WHAT YOU WILL DO:
Search the entries below for the word "Ammo" and copy every line where it appears.

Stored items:

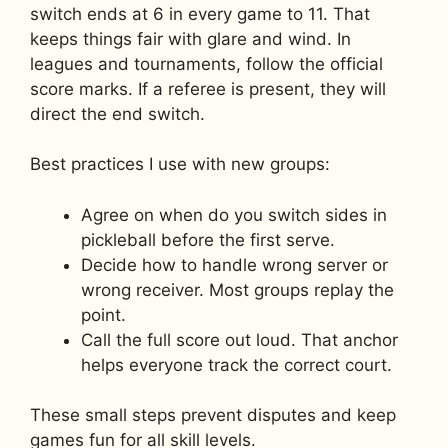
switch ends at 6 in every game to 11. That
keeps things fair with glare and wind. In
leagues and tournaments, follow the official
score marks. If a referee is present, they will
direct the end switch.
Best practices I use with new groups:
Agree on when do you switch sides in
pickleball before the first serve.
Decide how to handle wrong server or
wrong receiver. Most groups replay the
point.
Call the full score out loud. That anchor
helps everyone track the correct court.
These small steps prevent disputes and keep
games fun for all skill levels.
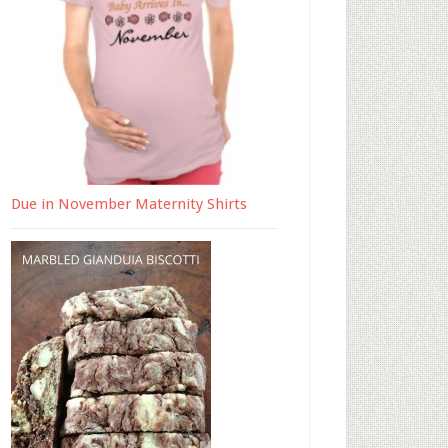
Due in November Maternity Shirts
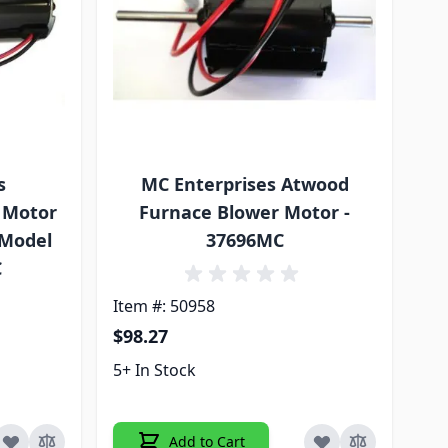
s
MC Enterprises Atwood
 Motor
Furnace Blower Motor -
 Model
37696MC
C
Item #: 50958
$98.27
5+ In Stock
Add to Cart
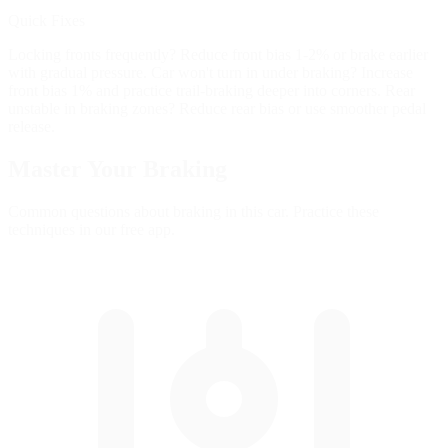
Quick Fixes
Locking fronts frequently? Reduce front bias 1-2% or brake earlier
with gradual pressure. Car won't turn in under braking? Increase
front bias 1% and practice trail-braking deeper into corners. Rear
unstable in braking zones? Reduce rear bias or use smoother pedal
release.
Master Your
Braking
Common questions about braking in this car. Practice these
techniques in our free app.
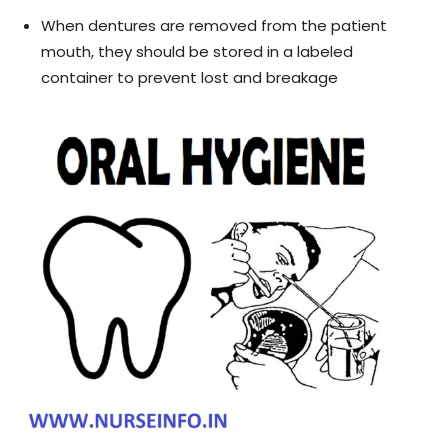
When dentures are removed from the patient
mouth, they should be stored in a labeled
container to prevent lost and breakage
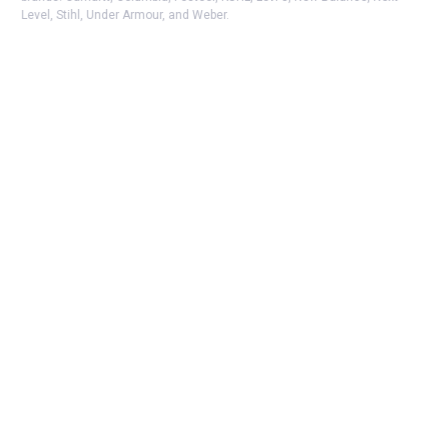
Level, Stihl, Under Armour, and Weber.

==

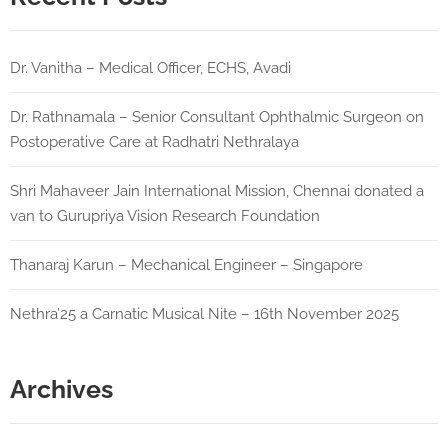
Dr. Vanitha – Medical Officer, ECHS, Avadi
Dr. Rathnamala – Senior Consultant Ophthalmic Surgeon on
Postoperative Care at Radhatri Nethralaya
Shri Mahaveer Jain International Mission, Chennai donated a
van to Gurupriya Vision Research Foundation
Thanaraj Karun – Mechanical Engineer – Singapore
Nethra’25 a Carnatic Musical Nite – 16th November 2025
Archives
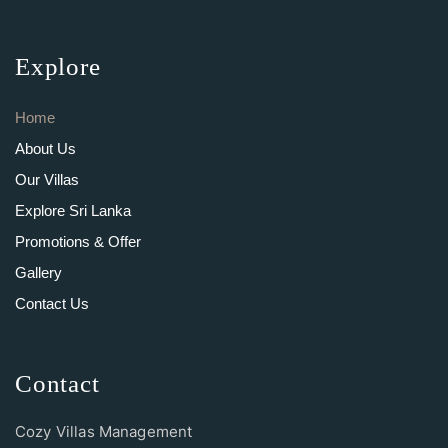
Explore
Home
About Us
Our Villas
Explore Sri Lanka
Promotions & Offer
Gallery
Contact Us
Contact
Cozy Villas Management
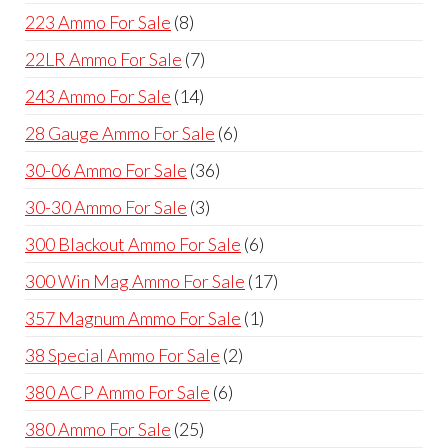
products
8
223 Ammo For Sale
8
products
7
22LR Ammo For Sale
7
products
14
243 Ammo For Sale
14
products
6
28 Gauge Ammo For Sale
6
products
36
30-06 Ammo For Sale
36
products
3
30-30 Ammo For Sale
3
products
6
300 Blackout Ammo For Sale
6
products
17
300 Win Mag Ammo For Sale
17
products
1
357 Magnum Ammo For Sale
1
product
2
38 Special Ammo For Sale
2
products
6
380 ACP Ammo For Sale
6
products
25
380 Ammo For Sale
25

SOLUTION TO THE EXERCISE:
223 Ammo For Sale
22LR Ammo For Sale
243 Ammo For Sale
28 Gauge Ammo For Sale
30-06 Ammo For Sale
30-30 Ammo For Sale
300 Blackout Ammo For Sale
300 Win Mag Ammo For Sale
357 Magnum Ammo For Sale
38 Special Ammo For Sale
380 ACP Ammo For Sale
380 Ammo For Sale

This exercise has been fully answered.